This is an automated email from the ASF dual-hosted git repository.
jorgecarleitao pushed a commit to branch master
in repository https://gitbox.apache.org/repos/asf/arrow.git
The following commit(s) were added to refs/heads/master by this push:
new 5228ede ARROW-11086: [Rust] Extend take implementation to more index
types
5228ede is described below
commit 5228ede9abf8ecf9b4bb68a06075cd16af3523e9
Author: Heres, Daniel <[email protected]>
AuthorDate: Sat Jan 2 23:28:03 2021 +0000
ARROW-11086: [Rust] Extend take implementation to more index types
## Context
The context of this PR is that I want to experiment with a simplified
implementation of the hash join in DataFusion which directly can index the
build-side array instead of keeping a list of batches. This array could grow
beyond 2 ^ 32 billion elements, so would need indexes of type `UInt64` rather
than `UInt32`.
## Implementation
In the PR I just extend the public `take` to take any `IndexType` which
implements `ArrowNumericType` and `ToPrimitive`.

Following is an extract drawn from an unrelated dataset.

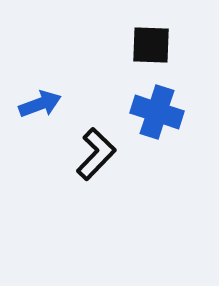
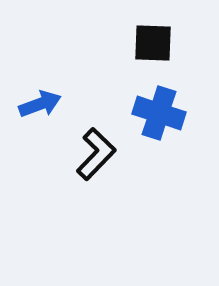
black square: moved 2 px right, 2 px up
blue cross: moved 2 px right, 1 px down
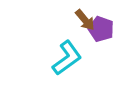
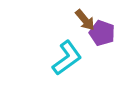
purple pentagon: moved 1 px right, 4 px down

I am not sure about the consideration before to restrict `take` to only
`UInt32Array`.
Closes #9057 from Dandandan/take_index
Authored-by: Heres, Daniel <[email protected]>
Signed-off-by: Jorge C. Leitao <[email protected]>
---
rust/arrow/src/compute/kernels/take.rs | 12 ++++++++----
rust/datafusion/src/physical_plan/hash_join.rs | 3 ++-
2 files changed, 10 insertions(+), 5 deletions(-)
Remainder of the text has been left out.